Tamsin did not rush. She made Lina feel each slow circle, each suck, each careful slide of two fingers inside her. Lina tried to stay silent and failed in small ways: a gasp, a swallowed curse, Tamsin's name bitten in half.

"There," Tamsin said, mouth wet against her. "That is the sound I wanted. Not the brewer, not the ledger, not the woman trying to bargain with fire. Just you."

Lina looked down at her. Tamsin's eyes were dark and steady. The sight pushed Lina closer to the edge than the fingers inside her.

"If you stop now," Lina said, "I will put you in the ledger as a liability."

"If I stop now, you will deserve it."

She did not stop.

Lina came in the kitchen chair with one hand over her mouth and the other tangled in Tamsin's hair. The orgasm moved through her in a clean, hard wave that left her thighs shaking and her eyes stinging for reasons she refused to inspect before breakfast.

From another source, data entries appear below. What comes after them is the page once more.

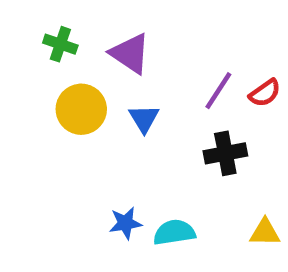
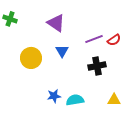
green cross: (60, 44) -> (10, 19), moved
purple line: (218, 91) -> (94, 39), turned 36
yellow circle: (81, 109) -> (31, 58), moved

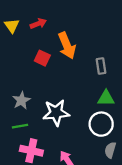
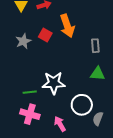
gray star: (21, 100) -> (23, 41), moved
white circle: (101, 124) -> (82, 105), moved
green line: (20, 126) -> (30, 92), moved

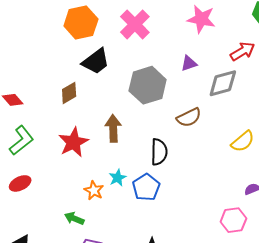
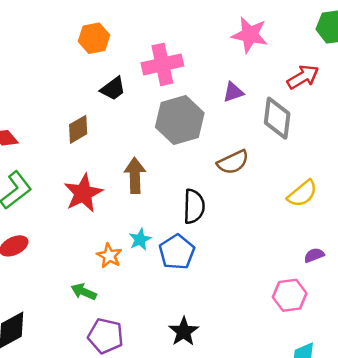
orange hexagon: (81, 23) -> (94, 38), size x0.7
pink cross: (135, 24) -> (162, 64), moved, turned 32
black trapezoid: (96, 61) -> (113, 89), size x0.7
gray diamond: (223, 83) -> (277, 118), turned -68

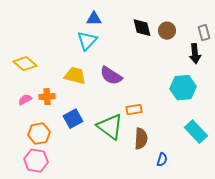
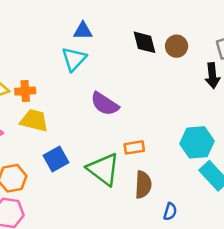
yellow trapezoid: (75, 76) -> (34, 121), moved
cyan hexagon: (183, 88) -> (197, 142), moved
orange cross: (47, 97) -> (25, 91), moved

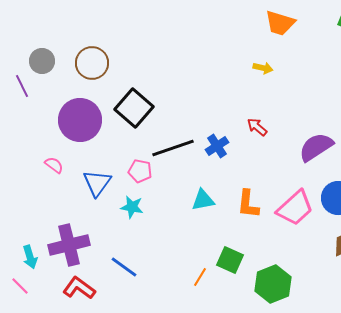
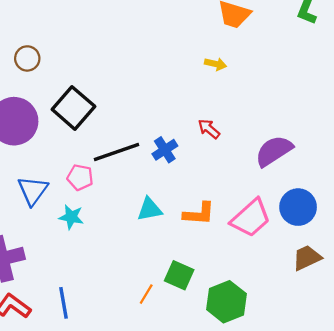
brown circle: (92, 63) -> (27, 58), size x0.7
orange L-shape: (248, 204) -> (199, 214), turned -92
blue line: (124, 267) -> (64, 303), moved, turned 44

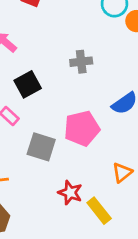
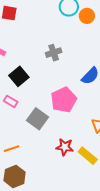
gray square: (41, 147) -> (38, 119), turned 30

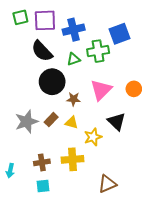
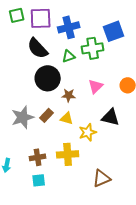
pink triangle: (101, 90) -> (96, 86), size x0.7
black triangle: (116, 122) -> (111, 117), turned -30

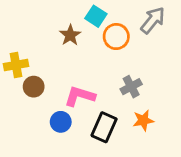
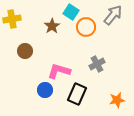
yellow cross: (16, 65) -> (12, 19), moved
brown circle: (34, 87) -> (25, 51), moved
orange star: (143, 120) -> (117, 100), moved

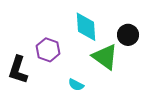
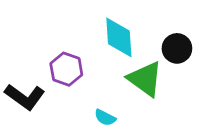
black L-shape: (18, 70) -> (25, 97), turned -72

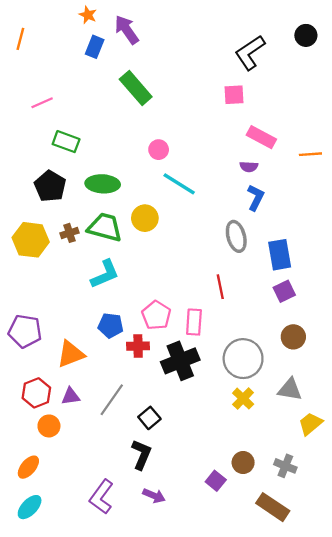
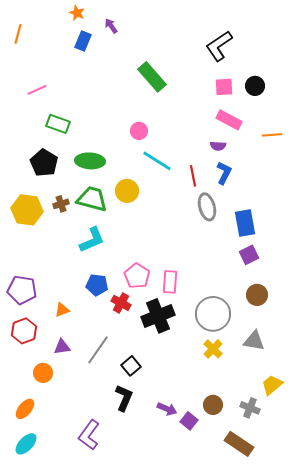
purple arrow: (127, 30) -> (111, 26), size x0.6
black circle: (306, 35) -> (255, 86), moved
green rectangle: (136, 88) -> (152, 77), moved
pink square: (234, 95) -> (224, 87), moved
red line: (220, 287) -> (193, 176), moved
red cross: (138, 346) -> (121, 303), turned 30
orange triangle: (71, 354) -> (62, 310), size x0.6
red hexagon: (36, 393) -> (24, 331), moved
yellow trapezoid: (310, 424) -> (272, 385), moved
purple arrow: (154, 496) -> (167, 409), moved

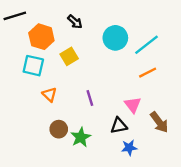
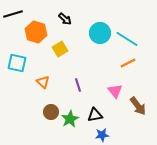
cyan line: (147, 45) -> (127, 39), turned 70
cyan square: (33, 66) -> (17, 63), moved
black triangle: (119, 126) -> (95, 115), moved
blue star: (129, 148) -> (102, 135), moved

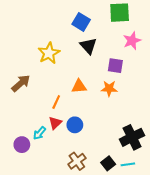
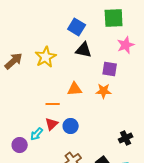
black triangle: (88, 46) -> (84, 50), turned -36
brown arrow: (21, 83) -> (14, 61), moved
orange line: (56, 102) -> (53, 104), turned 64
black cross: (132, 137) -> (126, 138), size x0.6

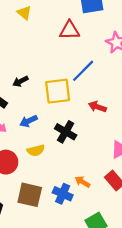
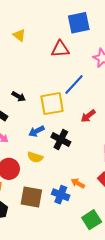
black arrow: (20, 81) -> (19, 96), turned -120
red arrow: (97, 107) -> (88, 116), turned -56
blue arrow: (29, 121) -> (36, 131), moved
yellow semicircle: (36, 150) -> (35, 157), turned 35

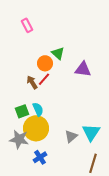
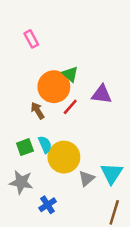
orange circle: (45, 63) -> (54, 87), size x1.6
red line: (44, 79) -> (70, 107), moved
yellow circle: (36, 128) -> (64, 157), moved

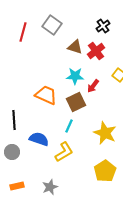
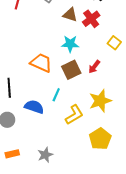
red arrow: (93, 86) -> (94, 67), moved
cyan line: (69, 126) -> (56, 95), moved
yellow star: (105, 133) -> (100, 101), turned 30
yellow L-shape: (64, 152) -> (74, 115), moved

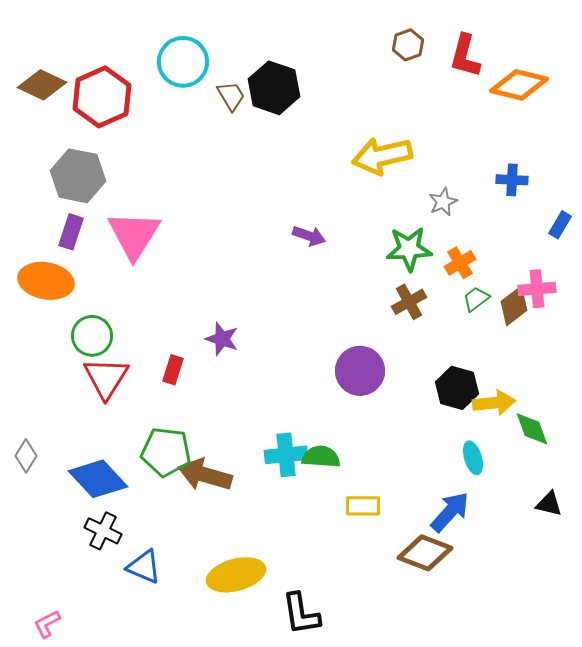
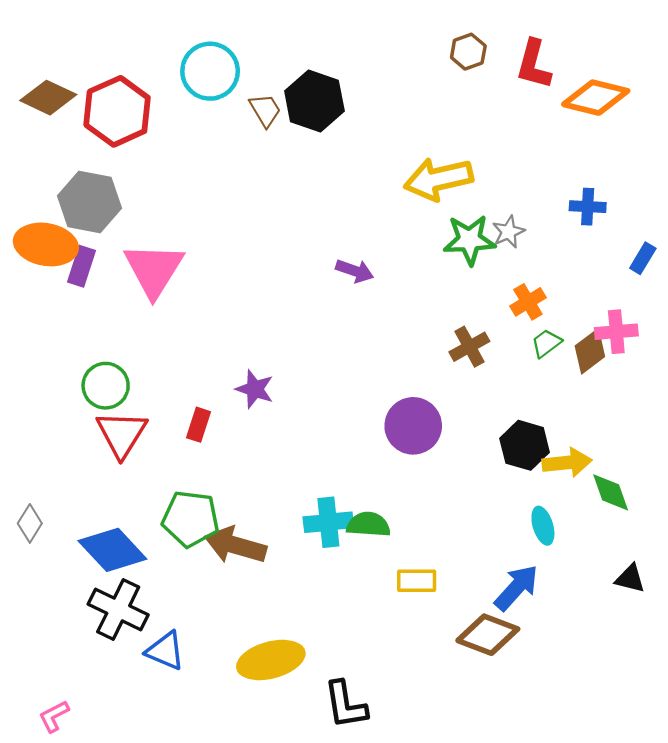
green star: (409, 249) -> (469, 240), moved
orange ellipse: (46, 281) -> (46, 244), moved
black cross: (103, 531) -> (118, 609), size x1.4

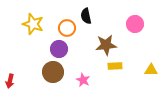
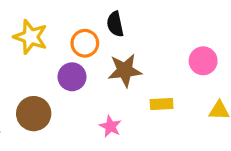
pink circle: (135, 24) -> (203, 61), moved
brown star: (106, 45) -> (125, 70), moved
brown circle: (53, 72) -> (34, 114), moved

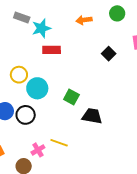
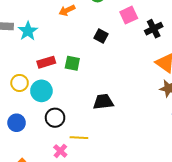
red rectangle: (52, 50) -> (46, 62), moved
green square: (71, 97) -> (72, 63), moved
black circle: (26, 115) -> (55, 118), moved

Tamsin kissed the inside of her thigh and stood.

"Write aftercare includes being fed," Tamsin said. "I am starving."

Lina laughed weakly. "You are impossible."

"And documented."

A floorboard creaked overhead.

Both women froze.

Old Pero coughed once in room three, directly above the kitchen, then shouted, "If breakfast is late after all that, I am deducting it from my room."

Tamsin closed her eyes for one measured breath. Lina put her forehead on the ledger.

The Moonlit Chalice had begun its morning.